Dataset entries:

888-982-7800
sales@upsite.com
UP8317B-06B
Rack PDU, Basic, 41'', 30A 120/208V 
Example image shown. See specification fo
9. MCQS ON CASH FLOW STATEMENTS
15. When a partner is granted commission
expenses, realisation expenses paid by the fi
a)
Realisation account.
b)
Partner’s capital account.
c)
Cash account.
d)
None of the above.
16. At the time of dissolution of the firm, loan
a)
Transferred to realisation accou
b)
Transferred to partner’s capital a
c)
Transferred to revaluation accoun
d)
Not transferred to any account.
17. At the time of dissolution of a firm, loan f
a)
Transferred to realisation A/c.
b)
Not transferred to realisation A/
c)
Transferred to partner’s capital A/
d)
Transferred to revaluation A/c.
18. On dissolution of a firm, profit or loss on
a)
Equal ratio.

---

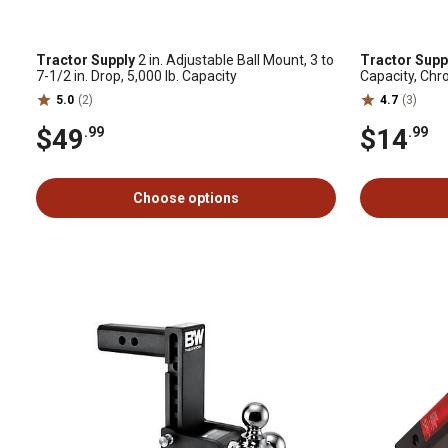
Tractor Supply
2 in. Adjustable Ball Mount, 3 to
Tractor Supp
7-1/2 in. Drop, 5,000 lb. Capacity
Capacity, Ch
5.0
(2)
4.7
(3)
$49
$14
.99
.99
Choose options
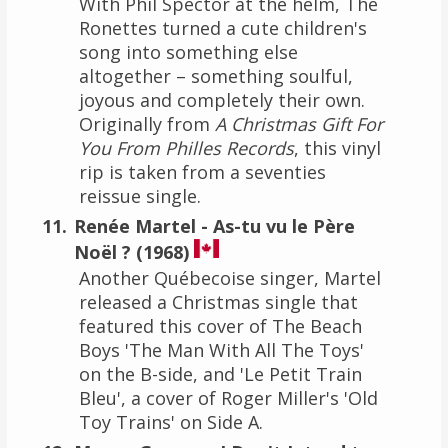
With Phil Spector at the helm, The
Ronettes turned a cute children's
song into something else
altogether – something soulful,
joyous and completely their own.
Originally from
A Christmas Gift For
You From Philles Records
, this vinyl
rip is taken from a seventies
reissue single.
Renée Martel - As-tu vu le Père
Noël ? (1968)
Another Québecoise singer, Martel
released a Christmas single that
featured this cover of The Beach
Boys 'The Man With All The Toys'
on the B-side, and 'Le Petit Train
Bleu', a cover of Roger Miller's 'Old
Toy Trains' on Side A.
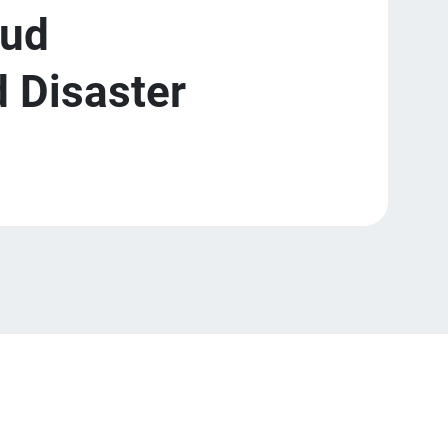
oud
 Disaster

## Problem to solve:
Leave out every line above except those from the line with "888-982-7800" up to and including the line with "Equal ratio.", and copy those exactly.

## Written answer:
888-982-7800
sales@upsite.com
UP8317B-06B
Rack PDU, Basic, 41'', 30A 120/208V 
Example image shown. See specification fo
9. MCQS ON CASH FLOW STATEMENTS
15. When a partner is granted commission
expenses, realisation expenses paid by the fi
a)
Realisation account.
b)
Partner’s capital account.
c)
Cash account.
d)
None of the above.
16. At the time of dissolution of the firm, loan
a)
Transferred to realisation accou
b)
Transferred to partner’s capital a
c)
Transferred to revaluation accoun
d)
Not transferred to any account.
17. At the time of dissolution of a firm, loan f
a)
Transferred to realisation A/c.
b)
Not transferred to realisation A/
c)
Transferred to partner’s capital A/
d)
Transferred to revaluation A/c.
18. On dissolution of a firm, profit or loss on
a)
Equal ratio.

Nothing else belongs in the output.